Thomas Richter wrote:
| Basically, it boils down to: Only a single core can use AmigaOs, and that is it. |
If we would only buy CPUs from MOto yes. But as we have full control of the HW we can try to work around this. What do you think? Thomas Richter wrote:
| Second problem: Interrupts. Who is handling an interrupt, please? |
The first CPU core and only the first. Thomas Richter wrote:
| Alternative solution two: Live with the restriction that any secondary core has to stay away from the system libraries (possible exception: math stuff that doesn't call anything else), and provide a very simple library or device interface that allows to off-load purely computational tasks to a second core. Fire off the core, let it run, collect results later: SendIO() with io->io_Request = CMD_COMPUTE. (-; |
Yes, I agree that this is a way to go forward. That is basically what I was thinking for a simple solution. Do you see more stumple stones other than FORBID?
| |
SID Hervé France
| | Posts 666 01 Sep 2010 17:27
| Third proposal : As suggested by Gunnar, a hardware solution with the help of Thomas (thank you). Every application (including the OS) is executed by one core. The use of additional core is left to the discretion of the application (SO, not OS) (so we will laugh).

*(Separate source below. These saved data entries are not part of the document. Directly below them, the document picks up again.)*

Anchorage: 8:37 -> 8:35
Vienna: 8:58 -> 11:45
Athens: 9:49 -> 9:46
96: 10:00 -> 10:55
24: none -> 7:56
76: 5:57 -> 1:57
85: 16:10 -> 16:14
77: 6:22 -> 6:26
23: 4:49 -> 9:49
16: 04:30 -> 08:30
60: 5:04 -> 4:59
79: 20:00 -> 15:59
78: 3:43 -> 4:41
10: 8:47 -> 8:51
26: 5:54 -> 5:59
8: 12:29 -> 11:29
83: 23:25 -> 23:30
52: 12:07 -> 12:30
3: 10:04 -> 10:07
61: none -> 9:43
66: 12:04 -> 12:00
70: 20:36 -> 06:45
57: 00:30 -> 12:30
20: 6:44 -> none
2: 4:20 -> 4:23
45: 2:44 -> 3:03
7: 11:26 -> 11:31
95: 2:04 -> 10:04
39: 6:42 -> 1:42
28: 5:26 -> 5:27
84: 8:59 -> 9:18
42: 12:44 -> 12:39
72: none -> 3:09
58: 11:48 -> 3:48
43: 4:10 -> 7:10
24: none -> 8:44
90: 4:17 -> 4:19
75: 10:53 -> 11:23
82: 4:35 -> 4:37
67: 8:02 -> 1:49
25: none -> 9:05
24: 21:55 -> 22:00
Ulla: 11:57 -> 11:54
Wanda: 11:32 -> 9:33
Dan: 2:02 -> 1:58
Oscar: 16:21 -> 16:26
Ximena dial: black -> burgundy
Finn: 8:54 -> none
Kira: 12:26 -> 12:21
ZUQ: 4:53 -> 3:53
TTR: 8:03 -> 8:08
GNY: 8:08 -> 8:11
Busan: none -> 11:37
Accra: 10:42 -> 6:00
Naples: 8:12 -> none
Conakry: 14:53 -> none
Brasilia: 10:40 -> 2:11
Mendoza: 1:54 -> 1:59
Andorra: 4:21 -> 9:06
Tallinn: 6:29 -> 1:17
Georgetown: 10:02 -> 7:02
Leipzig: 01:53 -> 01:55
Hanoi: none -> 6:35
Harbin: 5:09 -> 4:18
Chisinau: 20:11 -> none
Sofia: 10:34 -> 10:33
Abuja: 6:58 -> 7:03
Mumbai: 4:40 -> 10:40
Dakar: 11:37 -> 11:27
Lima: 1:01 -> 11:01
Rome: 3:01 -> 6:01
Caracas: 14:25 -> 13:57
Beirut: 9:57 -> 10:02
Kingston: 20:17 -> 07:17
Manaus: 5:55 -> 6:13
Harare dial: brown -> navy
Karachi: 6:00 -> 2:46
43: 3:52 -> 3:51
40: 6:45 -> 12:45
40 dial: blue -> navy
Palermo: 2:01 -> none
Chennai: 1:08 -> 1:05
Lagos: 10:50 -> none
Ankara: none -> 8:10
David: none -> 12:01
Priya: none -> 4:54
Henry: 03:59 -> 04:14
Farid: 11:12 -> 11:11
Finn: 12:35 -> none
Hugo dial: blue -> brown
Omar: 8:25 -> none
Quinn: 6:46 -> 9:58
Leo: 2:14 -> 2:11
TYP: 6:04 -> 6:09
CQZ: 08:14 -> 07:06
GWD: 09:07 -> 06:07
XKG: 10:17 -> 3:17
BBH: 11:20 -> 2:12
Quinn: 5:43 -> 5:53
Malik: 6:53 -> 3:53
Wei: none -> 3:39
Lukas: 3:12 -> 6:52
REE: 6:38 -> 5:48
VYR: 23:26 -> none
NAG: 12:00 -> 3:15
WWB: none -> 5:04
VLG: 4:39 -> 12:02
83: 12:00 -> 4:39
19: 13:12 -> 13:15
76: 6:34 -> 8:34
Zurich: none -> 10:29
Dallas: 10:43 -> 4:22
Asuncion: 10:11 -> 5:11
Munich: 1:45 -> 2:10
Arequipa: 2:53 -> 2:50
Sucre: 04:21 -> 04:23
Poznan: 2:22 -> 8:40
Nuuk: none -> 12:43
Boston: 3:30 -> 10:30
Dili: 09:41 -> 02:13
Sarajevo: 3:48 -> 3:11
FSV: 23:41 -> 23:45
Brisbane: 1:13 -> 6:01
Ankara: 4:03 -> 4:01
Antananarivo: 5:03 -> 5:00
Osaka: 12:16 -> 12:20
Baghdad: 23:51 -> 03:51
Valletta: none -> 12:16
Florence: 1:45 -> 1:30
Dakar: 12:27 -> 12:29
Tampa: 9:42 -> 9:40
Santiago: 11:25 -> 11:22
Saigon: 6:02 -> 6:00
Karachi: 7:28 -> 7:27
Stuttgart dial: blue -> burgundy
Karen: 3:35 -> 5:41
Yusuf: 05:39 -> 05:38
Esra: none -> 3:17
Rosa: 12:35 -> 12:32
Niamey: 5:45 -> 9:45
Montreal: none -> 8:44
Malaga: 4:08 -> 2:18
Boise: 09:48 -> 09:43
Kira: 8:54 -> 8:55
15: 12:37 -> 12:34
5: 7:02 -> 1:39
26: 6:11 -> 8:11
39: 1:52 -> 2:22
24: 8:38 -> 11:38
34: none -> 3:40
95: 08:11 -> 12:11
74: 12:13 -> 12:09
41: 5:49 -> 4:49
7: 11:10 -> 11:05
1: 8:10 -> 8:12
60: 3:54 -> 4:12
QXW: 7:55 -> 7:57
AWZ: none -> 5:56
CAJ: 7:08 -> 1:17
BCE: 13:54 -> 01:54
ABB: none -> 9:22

In critical cases previously reported by Thomas (thanks again), an interface, layer or other hardware (name it as you want) is developed accordingly. Too easy... What is (are) the problem(s)?(I'll make coffee, who wants coffee?)
| |
Gunnar von Boehn Germany
| | (Moderator) Posts 5775 01 Sep 2010 17:31
| SID Hervé wrote:
| Third proposal : As suggested by Gunnar, a hardware solution with the help of Thomas (thank you). Every application (including the OS) is executed by one core. The use of additional core is left to the discretion of the application (SO, not OS) (so we will laugh). In critical cases previously reported Thomas (thanks again), an interface, layer or other hardware (name it as you want) is developed accordingly. Too easy... What is (are) the problem(s)?
|
Can you rephrase your post please? I do not understand what you ask.
| |
SID Hervé France
| | Posts 666 01 Sep 2010 17:43
| Gunnar von Boehn wrote:
| Can you rephrase your post please? I do not understand what you ask.
|
I try to say that "how does the material" should not affect the OS.Anyway, a kind of filter (placed between the OS and the 68k) should manage critical situations. Mercis
| |
Marcel Verdaasdonk Netherlands
| | Posts 3991 01 Sep 2010 18:23
| n cores would add n interrupts with would halt the main CPU several times. Then another question which would have priority over the other? The Idea slave is bad. if you would use a clone core to do loop and repeatative task acceleration you would cause less trouble.(suffice it be independent) IMHO i think it is more important to actually finish the 68050 core and then start work on the 68070 as this would be a clean and clear solution.
| |
|